The decline in bond market volatility allowed additional exposures to be added in July after bond market valuations had reached compelling levels during the decline of June, and a calmer environment allowed for significant price gains over the month of July. This was further fueled by oil price declines creating renewed deflation fears. US data was weak over the month leading the market to push back on timing and frequency of potential Federal Reserve (FOMC) rate hikes. We have long argued that the FOMC wants to raise rates but the data will not allow it in any material way. As much as FOMC Chairman Yellen continues to say rate hikes are coming soon, the market continues to push back those expectations with current pricing ascribing only a 38% chance of a September move, down from 66% earlier in the year. Economists believe Yellen, with 82% expecting a September rate hike, although they assumed similar earlier in the year calling for a June rate hike back in April. Whilst we believe the data doesn’t allow for US rate hikes, they may eventuate regardless. It is important to recognize how different this cycle has been to previous history and acknowledge that any movement in rates will be extremely slow and orderly. Many well regarded pundits have estimated that if the FOMC hike rates into poor data and weakening commodity complex, they could be cutting again in 2016. Since the GFC the global markets have enjoyed 582 rate cuts or stimulus policy interventions.

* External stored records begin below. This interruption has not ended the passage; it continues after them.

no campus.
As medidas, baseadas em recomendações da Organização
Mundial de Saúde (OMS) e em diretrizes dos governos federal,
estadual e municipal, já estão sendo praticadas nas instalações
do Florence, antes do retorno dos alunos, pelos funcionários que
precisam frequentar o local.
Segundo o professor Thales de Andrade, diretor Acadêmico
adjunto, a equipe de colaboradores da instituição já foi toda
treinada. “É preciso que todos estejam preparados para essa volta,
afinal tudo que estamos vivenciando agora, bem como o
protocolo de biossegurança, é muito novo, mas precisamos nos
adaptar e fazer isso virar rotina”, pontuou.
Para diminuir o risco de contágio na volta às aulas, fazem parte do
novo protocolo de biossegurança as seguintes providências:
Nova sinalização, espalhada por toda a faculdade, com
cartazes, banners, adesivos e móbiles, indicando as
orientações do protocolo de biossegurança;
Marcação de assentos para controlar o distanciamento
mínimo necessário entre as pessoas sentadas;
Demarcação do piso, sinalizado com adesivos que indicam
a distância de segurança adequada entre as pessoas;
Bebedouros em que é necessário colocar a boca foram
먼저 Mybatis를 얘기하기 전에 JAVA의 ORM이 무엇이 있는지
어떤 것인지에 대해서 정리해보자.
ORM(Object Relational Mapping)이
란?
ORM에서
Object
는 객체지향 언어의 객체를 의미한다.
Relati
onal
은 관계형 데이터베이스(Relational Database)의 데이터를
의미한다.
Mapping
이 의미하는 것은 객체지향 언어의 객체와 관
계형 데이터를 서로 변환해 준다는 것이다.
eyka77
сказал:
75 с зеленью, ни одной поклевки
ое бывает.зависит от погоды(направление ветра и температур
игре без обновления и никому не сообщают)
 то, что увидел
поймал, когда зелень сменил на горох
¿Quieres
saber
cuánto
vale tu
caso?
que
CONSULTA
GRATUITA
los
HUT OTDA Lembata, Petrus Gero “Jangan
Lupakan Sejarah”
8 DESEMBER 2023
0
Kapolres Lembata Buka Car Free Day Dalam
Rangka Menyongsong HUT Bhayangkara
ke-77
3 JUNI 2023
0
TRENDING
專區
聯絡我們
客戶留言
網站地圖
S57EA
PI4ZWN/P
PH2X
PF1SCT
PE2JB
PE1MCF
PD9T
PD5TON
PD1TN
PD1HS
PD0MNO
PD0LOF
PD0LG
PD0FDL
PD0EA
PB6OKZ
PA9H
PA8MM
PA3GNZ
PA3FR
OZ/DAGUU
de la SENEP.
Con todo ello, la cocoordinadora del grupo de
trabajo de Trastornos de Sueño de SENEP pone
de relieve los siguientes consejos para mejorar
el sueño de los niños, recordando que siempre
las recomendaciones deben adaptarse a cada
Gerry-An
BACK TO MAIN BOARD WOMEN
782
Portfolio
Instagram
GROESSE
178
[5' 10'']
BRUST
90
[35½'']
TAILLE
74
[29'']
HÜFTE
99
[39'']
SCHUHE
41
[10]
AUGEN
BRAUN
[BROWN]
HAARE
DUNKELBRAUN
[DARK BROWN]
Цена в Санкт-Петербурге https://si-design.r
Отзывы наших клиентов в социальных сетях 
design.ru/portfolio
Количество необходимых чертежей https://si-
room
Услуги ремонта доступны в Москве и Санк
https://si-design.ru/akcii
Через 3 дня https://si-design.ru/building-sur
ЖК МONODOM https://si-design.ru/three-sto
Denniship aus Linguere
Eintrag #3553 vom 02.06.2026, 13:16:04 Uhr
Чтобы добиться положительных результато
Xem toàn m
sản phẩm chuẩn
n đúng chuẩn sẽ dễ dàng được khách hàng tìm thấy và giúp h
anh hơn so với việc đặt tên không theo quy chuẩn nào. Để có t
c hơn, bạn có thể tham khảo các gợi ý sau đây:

We have had some notable rate rises in the developed world including the ECB hiking in 2011 (now followed by -20bps interest rates and a 1.2 trillion QE program. 1,200,000,000,000.00). The Bank of Canada, RBNZ and the RBA also raised rates post GFC. All three are now in cutting cycles. JCB retains the long held view that the FOMC may well pass on hiking rates at all in 2015 (although we acknowledge they do want a hike). We also continue to believe the RBA will cut rates in November following the release of Q3 inflation report. Any pullback in rates will remain buying opportunities given that the general economic data flow remains soft.
The fund also benefited from weaker US data over July, changing the expected slope and speed of any FOMC rate hiking cycle. This repricing of FOMC expectations have made roll and carry paramount, as elevated forward curves have been challenged and some short positioning has been squeezed.
The market also enjoyed a strong seasonal bias for bonds as the northern summer sees issuance curtailed. European markets have negative net cash flows aided by ongoing ECB bond buying under QE at 65 billion a month. As the US curve started flattening early in month, we also closed all steepening exposure as the AUD curve displayed a technical triple top failure at 103 bps in 3s10s AUD curve. Further declines in the commodity complex and lack of any US wage inflation continue to favor long end rates and hence we maintain flattening exposure in the near term.
Over the month JCB has lowered its duration exposures to lock in absolute performance in keeping with our capital preservation mandate. This leaves the fund underperforming its index over July, however it remains significantly above the index over the YTD period.